# Design and Implementation of Parallel TRAM

Kazuhiro Ogata, Masaru Kondo, Shigenori Ioroi and Kokichi Futatsugi

JAIST, JAPAN ({ogata, m-kondo, ioroi, kokichi}@jaist.ac.jp)

#### 1 Introduction

Algebraic specifications, introduced in the mid 70's as a method of modeling and specifying abstract data types, has been widely attracting attention since they have exact semantics and the ability to verify and reason about specifications of software systems. In addition, since specifications written in algebraic specification languages can be executed on stock hardware, the specification languages can be used as tools for rapid prototyping.

TRAM[7] is an abstract machine for order-sorted conditional term rewriting systems (OSCTRSs). The OSCTRSs[5] can serve as a general computation model for advanced algebraic specification languages such as OBJ[6] and CafeOBJ[2]. TRAM adopts the *E-strategy*[6] as its reduction strategy. Parallel TRAM is a parallel variant of TRAM that is designed to be executed on sharedmemory multiprocessors. In Parallel TRAM, parallelism directives are specified by using the *Parallel E-strategy* that is an extension of the *E-strategy*. The Parallel *E-strategy* may control parallelism suitably by combining conditions.

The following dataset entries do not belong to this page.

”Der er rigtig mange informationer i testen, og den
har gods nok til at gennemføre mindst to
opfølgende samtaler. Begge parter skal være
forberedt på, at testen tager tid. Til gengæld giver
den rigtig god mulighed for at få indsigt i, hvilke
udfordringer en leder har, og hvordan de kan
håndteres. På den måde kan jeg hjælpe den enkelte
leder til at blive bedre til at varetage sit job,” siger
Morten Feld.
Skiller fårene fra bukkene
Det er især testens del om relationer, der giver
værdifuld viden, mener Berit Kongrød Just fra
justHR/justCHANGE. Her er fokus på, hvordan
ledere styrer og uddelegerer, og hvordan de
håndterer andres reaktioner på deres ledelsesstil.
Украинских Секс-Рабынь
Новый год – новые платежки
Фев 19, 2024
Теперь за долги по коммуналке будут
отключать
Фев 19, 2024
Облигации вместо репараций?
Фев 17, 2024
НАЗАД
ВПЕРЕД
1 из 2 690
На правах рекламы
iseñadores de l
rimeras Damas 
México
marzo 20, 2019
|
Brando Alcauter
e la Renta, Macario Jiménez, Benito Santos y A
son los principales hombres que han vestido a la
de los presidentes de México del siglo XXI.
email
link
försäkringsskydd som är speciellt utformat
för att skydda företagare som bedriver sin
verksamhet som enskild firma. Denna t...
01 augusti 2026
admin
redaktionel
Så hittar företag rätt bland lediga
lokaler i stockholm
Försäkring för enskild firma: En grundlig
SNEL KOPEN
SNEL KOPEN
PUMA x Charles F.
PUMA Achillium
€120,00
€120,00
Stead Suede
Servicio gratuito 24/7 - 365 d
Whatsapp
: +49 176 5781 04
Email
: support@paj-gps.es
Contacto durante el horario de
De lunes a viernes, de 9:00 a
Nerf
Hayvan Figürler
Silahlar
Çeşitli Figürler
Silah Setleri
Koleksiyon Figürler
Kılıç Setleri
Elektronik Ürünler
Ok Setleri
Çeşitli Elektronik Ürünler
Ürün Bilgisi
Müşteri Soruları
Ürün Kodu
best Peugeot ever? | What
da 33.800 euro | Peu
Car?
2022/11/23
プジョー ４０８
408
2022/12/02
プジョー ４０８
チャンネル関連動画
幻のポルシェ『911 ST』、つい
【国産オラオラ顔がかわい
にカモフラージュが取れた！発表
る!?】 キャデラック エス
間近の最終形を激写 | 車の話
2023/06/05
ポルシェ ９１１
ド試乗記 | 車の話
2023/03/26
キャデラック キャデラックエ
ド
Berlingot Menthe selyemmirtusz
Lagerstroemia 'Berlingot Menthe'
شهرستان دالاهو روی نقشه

In this paper, we describe the design and implementation of Parallel TRAM and assess the current implementation on OMRON LUNA-88K<sup>2</sup>.

Up to the present, several researches on designing rewrite engines for algebraic specification languages on parallel architectures have been done [4, 8]. Massively parallel computers have been mainly focused as the target architectures so that much faster rewritings by far could be achieved. But, almost all the rewrite engines have been gone no further than having been designed. Shared-memory multiprocessors have been chosen as our target architecture since we think the multiprocessors will undoubtedly become standard for the future workstations.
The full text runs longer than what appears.